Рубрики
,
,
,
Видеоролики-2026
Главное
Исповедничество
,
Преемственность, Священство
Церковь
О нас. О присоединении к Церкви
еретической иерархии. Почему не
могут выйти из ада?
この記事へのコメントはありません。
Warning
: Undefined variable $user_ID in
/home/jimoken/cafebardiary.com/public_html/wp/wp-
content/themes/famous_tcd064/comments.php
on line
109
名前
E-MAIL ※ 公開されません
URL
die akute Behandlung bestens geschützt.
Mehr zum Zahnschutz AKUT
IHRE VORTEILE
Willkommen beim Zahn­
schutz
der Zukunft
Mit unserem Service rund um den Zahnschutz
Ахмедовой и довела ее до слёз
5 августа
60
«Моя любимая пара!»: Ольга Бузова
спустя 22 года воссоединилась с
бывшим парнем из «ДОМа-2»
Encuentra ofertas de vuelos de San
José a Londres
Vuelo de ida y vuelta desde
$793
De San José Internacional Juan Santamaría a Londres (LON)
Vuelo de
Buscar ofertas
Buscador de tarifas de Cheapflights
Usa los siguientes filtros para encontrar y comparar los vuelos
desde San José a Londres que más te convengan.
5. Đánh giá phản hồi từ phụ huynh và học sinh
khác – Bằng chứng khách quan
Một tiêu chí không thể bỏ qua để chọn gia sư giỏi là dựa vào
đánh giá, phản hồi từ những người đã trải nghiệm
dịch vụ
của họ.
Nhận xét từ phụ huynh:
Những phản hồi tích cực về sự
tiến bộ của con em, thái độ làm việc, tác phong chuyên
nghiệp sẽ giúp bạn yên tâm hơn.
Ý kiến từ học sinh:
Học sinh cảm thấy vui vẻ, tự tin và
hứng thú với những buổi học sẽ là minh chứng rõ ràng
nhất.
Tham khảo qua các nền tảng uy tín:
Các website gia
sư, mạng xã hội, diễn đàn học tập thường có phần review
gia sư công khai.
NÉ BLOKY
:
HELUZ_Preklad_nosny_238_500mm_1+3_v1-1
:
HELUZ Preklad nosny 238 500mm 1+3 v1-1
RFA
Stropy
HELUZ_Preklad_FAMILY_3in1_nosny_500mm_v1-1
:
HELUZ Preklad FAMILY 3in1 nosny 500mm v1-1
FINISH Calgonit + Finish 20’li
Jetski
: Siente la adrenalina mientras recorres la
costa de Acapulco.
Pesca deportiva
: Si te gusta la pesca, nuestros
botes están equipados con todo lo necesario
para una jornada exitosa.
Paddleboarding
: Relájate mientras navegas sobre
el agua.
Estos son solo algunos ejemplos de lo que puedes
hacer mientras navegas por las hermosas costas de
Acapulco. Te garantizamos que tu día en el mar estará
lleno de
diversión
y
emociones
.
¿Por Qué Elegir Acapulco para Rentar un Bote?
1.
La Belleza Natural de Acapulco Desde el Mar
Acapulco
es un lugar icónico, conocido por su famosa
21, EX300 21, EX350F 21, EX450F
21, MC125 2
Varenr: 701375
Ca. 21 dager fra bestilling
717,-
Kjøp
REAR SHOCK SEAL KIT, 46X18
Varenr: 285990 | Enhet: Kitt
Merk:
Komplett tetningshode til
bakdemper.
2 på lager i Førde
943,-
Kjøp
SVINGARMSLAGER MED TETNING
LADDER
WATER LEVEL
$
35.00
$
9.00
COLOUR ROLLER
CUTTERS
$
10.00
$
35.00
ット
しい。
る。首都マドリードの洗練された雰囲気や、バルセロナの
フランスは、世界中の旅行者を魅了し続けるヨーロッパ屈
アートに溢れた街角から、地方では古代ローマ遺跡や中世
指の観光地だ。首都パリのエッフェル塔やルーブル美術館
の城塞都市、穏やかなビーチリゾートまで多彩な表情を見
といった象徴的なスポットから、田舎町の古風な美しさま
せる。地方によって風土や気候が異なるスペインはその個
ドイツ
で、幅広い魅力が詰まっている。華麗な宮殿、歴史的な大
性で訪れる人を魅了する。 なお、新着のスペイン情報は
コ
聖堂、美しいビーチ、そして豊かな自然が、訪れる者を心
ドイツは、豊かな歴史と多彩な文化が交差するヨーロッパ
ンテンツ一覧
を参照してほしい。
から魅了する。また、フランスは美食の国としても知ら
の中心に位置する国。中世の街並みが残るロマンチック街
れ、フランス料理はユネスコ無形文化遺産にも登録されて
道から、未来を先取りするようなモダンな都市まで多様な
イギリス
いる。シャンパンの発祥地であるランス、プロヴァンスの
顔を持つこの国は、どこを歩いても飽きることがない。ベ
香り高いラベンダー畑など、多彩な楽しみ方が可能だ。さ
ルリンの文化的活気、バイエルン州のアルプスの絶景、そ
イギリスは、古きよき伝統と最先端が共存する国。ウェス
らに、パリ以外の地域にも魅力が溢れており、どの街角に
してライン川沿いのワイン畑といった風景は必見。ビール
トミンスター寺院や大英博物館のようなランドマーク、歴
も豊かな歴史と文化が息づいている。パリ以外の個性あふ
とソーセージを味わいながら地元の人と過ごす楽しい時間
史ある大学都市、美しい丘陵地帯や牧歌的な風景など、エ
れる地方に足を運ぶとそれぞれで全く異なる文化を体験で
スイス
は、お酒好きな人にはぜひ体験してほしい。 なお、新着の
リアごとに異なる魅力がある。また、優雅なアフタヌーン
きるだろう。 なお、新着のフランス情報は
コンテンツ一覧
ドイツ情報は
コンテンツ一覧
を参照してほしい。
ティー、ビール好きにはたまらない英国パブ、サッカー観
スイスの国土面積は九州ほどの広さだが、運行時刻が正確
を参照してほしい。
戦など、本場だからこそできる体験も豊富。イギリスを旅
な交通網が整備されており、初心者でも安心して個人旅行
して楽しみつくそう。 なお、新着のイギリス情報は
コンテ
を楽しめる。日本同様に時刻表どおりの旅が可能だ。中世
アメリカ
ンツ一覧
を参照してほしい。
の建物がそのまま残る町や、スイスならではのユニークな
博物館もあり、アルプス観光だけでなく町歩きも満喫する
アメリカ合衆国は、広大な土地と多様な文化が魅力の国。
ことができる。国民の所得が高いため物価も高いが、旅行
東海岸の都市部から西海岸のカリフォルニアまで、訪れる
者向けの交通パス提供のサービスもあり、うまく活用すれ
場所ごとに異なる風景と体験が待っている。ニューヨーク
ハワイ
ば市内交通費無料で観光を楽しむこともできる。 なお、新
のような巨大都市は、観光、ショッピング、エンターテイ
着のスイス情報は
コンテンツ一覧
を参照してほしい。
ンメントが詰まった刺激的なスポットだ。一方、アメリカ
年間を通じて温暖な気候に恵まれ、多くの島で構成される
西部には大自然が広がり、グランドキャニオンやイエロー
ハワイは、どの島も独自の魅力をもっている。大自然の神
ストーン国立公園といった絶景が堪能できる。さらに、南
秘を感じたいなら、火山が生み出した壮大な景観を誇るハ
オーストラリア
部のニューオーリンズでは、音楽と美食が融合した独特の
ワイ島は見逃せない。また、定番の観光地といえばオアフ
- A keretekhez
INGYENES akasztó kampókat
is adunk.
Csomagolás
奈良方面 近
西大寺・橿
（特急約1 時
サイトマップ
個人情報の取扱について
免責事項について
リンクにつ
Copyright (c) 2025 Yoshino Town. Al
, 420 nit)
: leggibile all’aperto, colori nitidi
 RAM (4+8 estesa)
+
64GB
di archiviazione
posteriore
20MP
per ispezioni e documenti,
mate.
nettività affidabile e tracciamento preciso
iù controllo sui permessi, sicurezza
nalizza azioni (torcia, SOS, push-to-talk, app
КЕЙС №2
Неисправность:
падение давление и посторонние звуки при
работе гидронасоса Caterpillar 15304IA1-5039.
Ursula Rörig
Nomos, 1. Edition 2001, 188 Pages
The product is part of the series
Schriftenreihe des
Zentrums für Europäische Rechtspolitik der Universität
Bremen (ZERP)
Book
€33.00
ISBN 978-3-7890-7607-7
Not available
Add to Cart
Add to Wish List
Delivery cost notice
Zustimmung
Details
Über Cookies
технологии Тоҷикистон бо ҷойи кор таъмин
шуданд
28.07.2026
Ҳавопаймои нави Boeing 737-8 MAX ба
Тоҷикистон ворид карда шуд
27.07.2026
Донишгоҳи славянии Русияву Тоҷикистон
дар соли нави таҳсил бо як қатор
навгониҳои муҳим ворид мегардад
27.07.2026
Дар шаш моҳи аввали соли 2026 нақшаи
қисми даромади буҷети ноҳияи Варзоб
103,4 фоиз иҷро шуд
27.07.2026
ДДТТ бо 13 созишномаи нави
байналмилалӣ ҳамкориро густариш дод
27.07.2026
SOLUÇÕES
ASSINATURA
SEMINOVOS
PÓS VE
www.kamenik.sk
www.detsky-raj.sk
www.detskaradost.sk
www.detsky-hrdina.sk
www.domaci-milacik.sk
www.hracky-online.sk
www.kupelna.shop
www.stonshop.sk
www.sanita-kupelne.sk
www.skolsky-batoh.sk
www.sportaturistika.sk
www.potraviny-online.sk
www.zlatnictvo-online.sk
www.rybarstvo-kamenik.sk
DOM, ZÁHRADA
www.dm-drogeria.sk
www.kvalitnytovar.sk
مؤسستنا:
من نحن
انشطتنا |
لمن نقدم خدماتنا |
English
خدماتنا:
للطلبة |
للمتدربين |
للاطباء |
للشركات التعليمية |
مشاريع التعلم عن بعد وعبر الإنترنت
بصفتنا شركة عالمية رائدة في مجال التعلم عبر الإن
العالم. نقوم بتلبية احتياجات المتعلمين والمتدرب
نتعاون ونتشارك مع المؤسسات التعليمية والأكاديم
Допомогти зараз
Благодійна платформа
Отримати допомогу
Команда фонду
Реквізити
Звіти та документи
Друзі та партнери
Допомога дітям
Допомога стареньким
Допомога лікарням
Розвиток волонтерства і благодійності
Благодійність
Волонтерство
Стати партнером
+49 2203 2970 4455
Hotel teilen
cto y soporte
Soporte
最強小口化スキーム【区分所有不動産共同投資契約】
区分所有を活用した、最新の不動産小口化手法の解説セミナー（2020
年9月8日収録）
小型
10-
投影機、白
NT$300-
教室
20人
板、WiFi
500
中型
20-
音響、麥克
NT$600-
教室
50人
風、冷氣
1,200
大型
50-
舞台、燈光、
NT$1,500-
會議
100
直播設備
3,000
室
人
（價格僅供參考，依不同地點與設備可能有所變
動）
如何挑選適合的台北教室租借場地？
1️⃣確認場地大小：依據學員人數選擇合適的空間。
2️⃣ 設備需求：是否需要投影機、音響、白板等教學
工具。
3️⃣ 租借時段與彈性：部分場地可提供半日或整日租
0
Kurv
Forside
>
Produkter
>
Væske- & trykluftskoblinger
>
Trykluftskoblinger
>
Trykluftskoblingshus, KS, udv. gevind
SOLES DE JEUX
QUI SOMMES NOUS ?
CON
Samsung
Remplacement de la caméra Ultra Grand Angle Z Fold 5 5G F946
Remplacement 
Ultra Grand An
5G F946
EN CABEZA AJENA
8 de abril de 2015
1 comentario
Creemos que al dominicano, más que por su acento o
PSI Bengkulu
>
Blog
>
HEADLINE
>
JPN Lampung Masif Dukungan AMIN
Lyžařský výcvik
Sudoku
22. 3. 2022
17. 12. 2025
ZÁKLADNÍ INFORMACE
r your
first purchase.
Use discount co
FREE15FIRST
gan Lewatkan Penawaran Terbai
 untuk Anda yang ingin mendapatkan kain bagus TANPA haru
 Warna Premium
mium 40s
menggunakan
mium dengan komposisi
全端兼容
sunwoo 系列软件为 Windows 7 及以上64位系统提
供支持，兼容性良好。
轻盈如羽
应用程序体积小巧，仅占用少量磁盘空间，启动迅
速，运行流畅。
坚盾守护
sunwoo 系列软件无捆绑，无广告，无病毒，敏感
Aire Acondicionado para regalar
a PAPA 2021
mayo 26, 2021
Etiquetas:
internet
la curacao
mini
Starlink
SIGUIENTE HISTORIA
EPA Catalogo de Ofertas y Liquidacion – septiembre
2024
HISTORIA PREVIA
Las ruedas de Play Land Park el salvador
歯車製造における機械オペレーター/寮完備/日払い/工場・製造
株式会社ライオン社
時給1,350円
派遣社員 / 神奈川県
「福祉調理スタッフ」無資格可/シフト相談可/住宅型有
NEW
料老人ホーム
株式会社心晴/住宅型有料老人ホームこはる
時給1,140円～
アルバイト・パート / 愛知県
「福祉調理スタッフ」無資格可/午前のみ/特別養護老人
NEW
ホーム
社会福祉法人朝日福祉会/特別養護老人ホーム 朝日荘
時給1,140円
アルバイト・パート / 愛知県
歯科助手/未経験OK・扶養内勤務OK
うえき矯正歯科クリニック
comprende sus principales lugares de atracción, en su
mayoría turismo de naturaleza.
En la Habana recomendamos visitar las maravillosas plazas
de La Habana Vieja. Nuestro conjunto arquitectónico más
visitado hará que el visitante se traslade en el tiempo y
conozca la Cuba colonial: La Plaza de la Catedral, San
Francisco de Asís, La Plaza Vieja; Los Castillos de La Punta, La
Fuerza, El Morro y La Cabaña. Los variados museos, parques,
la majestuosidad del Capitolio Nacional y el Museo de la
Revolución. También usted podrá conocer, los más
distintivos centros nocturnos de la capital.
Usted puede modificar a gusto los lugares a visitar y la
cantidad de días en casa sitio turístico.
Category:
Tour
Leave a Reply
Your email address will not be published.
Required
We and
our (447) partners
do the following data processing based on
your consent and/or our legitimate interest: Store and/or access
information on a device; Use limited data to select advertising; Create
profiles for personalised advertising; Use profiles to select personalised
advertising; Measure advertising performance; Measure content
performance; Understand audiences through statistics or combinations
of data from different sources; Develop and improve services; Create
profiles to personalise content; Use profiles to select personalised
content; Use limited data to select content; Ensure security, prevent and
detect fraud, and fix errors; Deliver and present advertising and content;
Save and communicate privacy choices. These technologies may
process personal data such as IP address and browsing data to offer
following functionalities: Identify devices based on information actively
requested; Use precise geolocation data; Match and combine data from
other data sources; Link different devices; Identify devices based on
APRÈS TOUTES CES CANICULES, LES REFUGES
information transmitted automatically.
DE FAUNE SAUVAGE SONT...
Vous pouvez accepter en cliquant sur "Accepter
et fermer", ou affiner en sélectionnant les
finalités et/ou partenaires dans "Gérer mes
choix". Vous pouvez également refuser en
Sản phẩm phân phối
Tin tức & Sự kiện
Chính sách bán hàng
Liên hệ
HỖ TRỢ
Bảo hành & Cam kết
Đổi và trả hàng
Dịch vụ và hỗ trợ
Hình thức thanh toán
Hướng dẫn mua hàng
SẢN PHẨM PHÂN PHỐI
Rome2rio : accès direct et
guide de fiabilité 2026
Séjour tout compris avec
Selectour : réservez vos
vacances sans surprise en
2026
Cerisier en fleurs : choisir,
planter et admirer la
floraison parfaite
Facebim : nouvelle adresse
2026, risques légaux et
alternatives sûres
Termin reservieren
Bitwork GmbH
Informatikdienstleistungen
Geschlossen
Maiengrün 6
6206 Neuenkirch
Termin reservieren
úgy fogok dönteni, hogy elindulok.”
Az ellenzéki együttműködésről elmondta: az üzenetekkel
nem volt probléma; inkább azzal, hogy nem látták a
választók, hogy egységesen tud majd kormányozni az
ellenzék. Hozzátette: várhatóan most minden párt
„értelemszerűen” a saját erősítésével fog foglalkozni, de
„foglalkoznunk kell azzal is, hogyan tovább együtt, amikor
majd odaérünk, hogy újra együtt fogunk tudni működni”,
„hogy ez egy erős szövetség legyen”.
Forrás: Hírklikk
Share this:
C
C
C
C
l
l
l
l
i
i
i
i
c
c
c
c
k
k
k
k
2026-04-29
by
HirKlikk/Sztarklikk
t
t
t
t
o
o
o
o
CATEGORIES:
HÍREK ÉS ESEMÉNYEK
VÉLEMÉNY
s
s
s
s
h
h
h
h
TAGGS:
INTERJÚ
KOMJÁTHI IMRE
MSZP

________________

◆ Work instructions
What are the exact lines from the beginning of the material through the line containing "5. Đánh giá phản hồi từ phụ huynh và học sinh"? Write out those lines alone.

◆ Answer to this task
Рубрики
,
,
,
Видеоролики-2026
Главное
Исповедничество
,
Преемственность, Священство
Церковь
О нас. О присоединении к Церкви
еретической иерархии. Почему не
могут выйти из ада?
この記事へのコメントはありません。
Warning
: Undefined variable $user_ID in
/home/jimoken/cafebardiary.com/public_html/wp/wp-
content/themes/famous_tcd064/comments.php
on line
109
名前
E-MAIL ※ 公開されません
URL
die akute Behandlung bestens geschützt.
Mehr zum Zahnschutz AKUT
IHRE VORTEILE
Willkommen beim Zahn­
schutz
der Zukunft
Mit unserem Service rund um den Zahnschutz
Ахмедовой и довела ее до слёз
5 августа
60
«Моя любимая пара!»: Ольга Бузова
спустя 22 года воссоединилась с
бывшим парнем из «ДОМа-2»
Encuentra ofertas de vuelos de San
José a Londres
Vuelo de ida y vuelta desde
$793
De San José Internacional Juan Santamaría a Londres (LON)
Vuelo de
Buscar ofertas
Buscador de tarifas de Cheapflights
Usa los siguientes filtros para encontrar y comparar los vuelos
desde San José a Londres que más te convengan.
5. Đánh giá phản hồi từ phụ huynh và học sinh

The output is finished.